Please return the lines of the data that contain "Test".

• _EXERCISE MATERIAL_
━━━━━━━━━━━━━━━━

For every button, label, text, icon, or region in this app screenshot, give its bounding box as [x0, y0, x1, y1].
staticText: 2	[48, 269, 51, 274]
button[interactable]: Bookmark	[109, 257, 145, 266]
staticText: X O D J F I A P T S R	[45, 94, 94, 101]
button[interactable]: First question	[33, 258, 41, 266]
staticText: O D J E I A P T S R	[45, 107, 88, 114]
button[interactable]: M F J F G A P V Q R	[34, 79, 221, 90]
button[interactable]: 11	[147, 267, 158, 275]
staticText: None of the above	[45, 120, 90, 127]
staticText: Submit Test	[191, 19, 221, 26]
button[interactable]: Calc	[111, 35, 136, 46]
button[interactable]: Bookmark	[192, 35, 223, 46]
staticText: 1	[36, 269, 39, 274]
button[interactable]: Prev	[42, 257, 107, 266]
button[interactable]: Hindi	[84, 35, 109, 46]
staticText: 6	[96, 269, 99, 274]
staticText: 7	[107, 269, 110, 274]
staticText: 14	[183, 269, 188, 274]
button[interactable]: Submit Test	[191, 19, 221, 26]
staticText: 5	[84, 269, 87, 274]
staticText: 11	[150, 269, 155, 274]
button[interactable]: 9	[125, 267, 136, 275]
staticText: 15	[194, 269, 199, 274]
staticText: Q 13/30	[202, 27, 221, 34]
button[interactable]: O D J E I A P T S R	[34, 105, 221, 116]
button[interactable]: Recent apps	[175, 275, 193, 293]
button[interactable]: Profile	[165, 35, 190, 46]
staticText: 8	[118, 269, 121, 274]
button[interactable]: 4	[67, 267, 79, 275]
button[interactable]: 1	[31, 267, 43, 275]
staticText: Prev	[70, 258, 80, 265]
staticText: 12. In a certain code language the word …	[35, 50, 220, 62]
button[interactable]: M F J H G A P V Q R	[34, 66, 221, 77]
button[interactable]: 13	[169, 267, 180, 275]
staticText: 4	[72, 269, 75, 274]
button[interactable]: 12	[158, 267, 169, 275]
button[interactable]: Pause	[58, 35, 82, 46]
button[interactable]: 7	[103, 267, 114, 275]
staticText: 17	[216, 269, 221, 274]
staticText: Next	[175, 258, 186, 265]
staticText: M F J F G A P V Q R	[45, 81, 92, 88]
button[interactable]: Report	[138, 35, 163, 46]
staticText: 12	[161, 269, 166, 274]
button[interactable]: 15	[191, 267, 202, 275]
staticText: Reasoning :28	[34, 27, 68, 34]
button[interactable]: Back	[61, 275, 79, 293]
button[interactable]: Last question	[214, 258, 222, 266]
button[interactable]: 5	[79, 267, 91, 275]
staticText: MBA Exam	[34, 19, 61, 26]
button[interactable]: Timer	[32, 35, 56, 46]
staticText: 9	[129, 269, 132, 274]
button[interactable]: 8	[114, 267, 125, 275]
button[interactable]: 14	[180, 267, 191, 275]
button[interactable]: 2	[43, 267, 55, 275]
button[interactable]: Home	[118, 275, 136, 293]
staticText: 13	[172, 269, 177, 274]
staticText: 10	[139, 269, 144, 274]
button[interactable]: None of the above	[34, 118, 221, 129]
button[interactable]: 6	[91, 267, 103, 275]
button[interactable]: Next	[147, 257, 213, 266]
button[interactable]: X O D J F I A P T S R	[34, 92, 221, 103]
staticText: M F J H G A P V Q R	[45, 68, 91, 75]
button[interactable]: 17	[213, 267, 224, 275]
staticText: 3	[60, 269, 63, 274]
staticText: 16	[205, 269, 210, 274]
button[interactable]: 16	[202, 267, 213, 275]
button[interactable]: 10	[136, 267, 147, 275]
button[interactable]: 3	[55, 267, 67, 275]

━━━━━━━━━━━━━━━━

• _ANSWER TO THIS PROBLEM_
staticText: Submit Test	[191, 19, 221, 26]
button[interactable]: Submit Test	[191, 19, 221, 26]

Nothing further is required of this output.